フロスト中佐の言っていた試作体の脳波を探す方法というのは簡単な事だった。軍の通信回路に見慣れない電波が受信されていたのだがそれが試作体から発せられていた電波だった。
この電波を逆探知する事で発信源は細かい所まで判明している。これにより大まかな位置はA国の軍に筒抜けになっている。
「この電波は試作体に組み込まれた電子回路が関係していると思います。試作体が完全に完成すればこの電波も外部に漏れなくなると思います。彼らは一応未完成なので」
フロスト中佐が臨時に設置した通信制御室のブールディル大尉はそう語った。
その通信制御室によって3名が生駒山、3名が八尾市に潜伏していることが判明。彼らが作戦実行中なのか仲間割れなのか判断しかねる所だが、とにかく彼らは別行動をとっていた。
朝倉らA国の軍人が司令部を置いている場所は生駒市内であり、晋三らと戦った場所からそう遠くない位置。
この地に駐在する部隊の司令官トマ・ディシェン少将は距離的に近い生駒山の4名に対して攻撃を行う事を決定。

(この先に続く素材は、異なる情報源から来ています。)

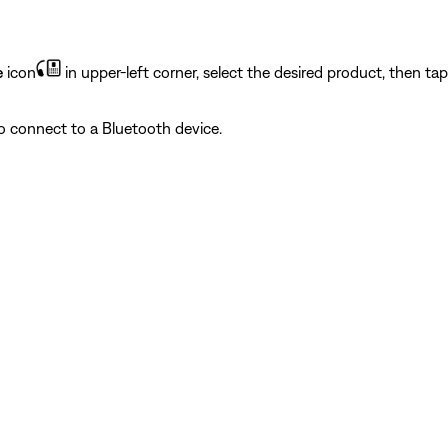
e
icon
in upper-left corner, select the desired product, then ta
to connect to a Bluetooth device.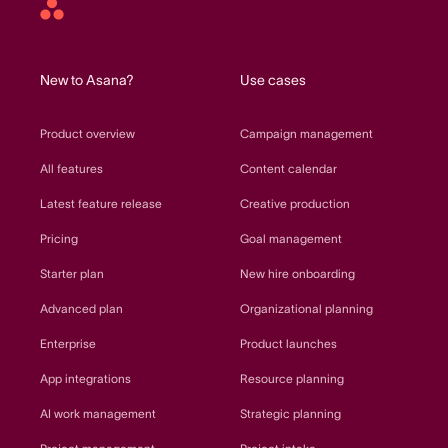
Asana
home
New to Asana?
Use cases
Product overview
Campaign management
All features
Content calendar
Latest feature release
Creative production
Pricing
Goal management
Starter plan
New hire onboarding
Advanced plan
Organizational planning
Enterprise
Product launches
App integrations
Resource planning
AI work management
Strategic planning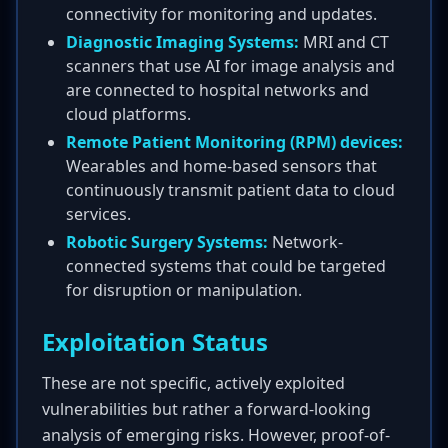
connectivity for monitoring and updates.
Diagnostic Imaging Systems:
MRI and CT
scanners that use AI for image analysis and
are connected to hospital networks and
cloud platforms.
Remote Patient Monitoring (RPM) devices:
Wearables and home-based sensors that
continuously transmit patient data to cloud
services.
Robotic Surgery Systems:
Network-
connected systems that could be targeted
for disruption or manipulation.
Exploitation Status
These are not specific, actively exploited
vulnerabilities but rather a forward-looking
analysis of emerging risks. However, proof-of-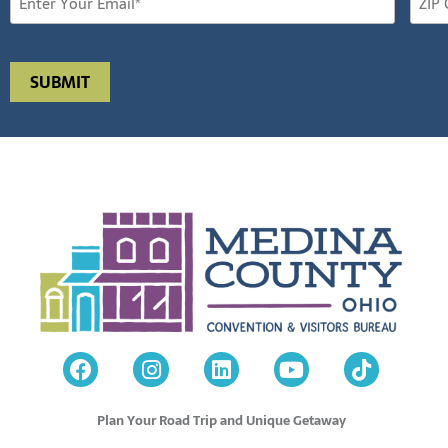
Plan Your Road Trip and Unique Getaway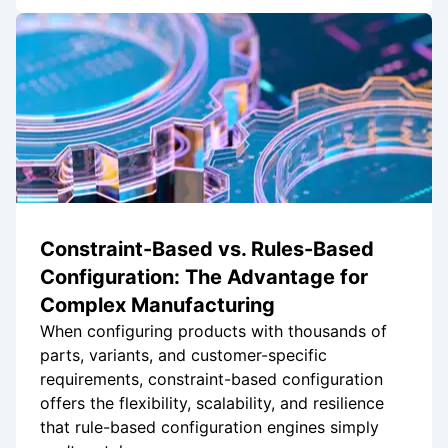
Constraint-Based vs. Rules-Based
Configuration: The Advantage for
Complex Manufacturing
When configuring products with thousands of
parts, variants, and customer-specific
requirements, constraint-based configuration
offers the flexibility, scalability, and resilience
that rule-based configuration engines simply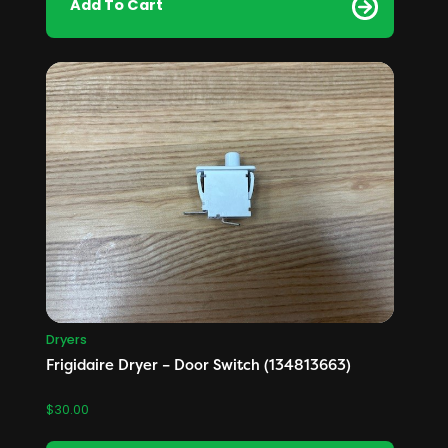
Add To Cart
Dryers
Frigidaire Dryer – Door Switch (134813663)
$
30.00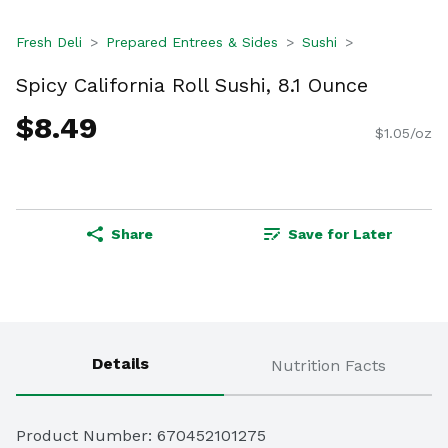
Fresh Deli
Prepared Entrees & Sides
Sushi
Spicy California Roll Sushi, 8.1 Ounce
$8.49
$1.05/oz
Share
Save for Later
Details
Nutrition Facts
Product Number: 
670452101275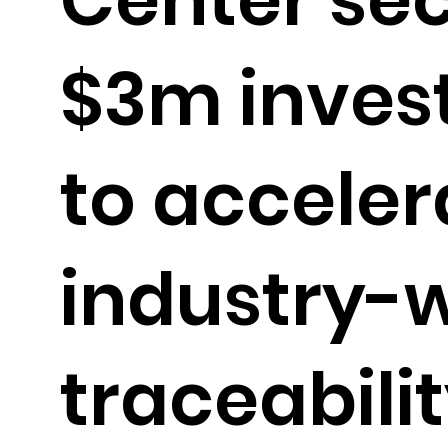
$3m inves
to acceler
industry-
traceabili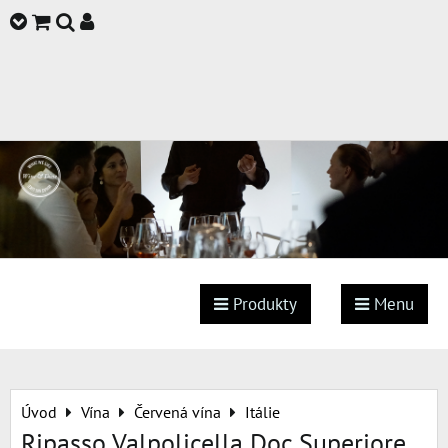
Produkty
Menu
Úvod
Vína
Červená vína
Itálie
Ripasso Valpolicella Doc Superiore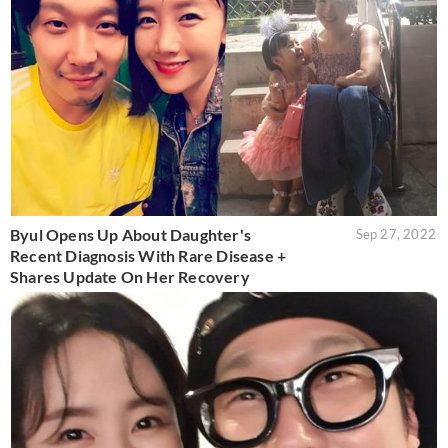
Byul Opens Up About Daughter's
Sep 27, 2022
Recent Diagnosis With Rare Disease +
Shares Update On Her Recovery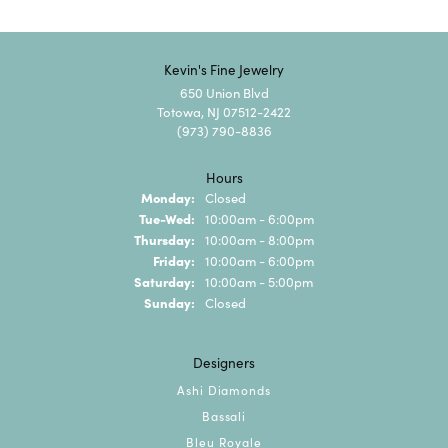
Kevin's Fine Jewelry
650 Union Blvd
Totowa, NJ 07512-2422
(973) 790-8836
Hours
Monday:
Closed
Tuesday - Wednesday:
Tue-Wed:
10:00am - 6:00pm
Thursday:
10:00am - 8:00pm
Friday:
10:00am - 6:00pm
Saturday:
10:00am - 5:00pm
Sunday:
Closed
Designers
Ashi Diamonds
Bassali
Bleu Royale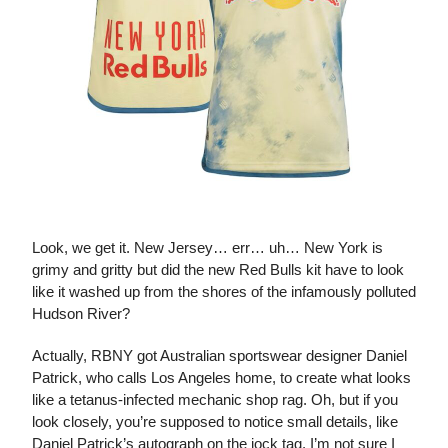
The Daniel Patrick Kit
Look, we get it. New Jersey… err… uh… New York is
grimy and gritty but did the new Red Bulls kit have to look
like it washed up from the shores of the infamously polluted
Hudson River?
Actually, RBNY got Australian sportswear designer Daniel
Patrick, who calls Los Angeles home, to create what looks
like a tetanus-infected mechanic shop rag. Oh, but if you
look closely, you’re supposed to notice small details, like
Daniel Patrick’s autograph on the jock tag. I’m not sure I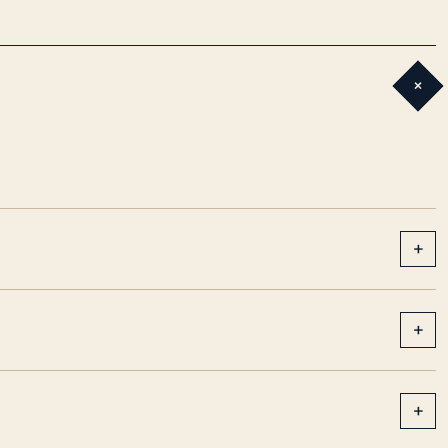
+
+
+
+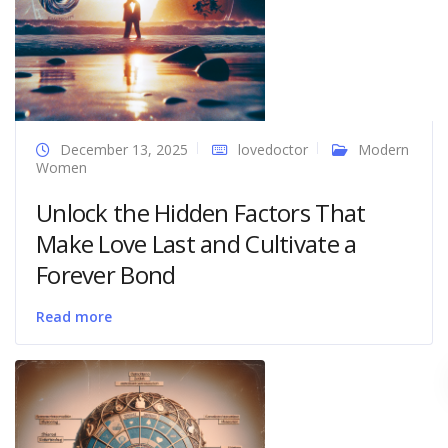
December 13, 2025
lovedoctor
Modern
Women
Unlock the Hidden Factors That
Make Love Last and Cultivate a
Forever Bond
Read more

遠征部隊は歩兵50人、戦車10台、ヘリコプター6機とい重厚な布陣である。遠征部隊は試作体のおとりに過ぎずトドメは朝倉に託されている。弾丸では試作体に致命傷を負わせるのは難しい。
それらを迎え撃つ4名の試作体はというと、勘が鋭かった長谷川がフォルスマンの尾行に気付いたのである。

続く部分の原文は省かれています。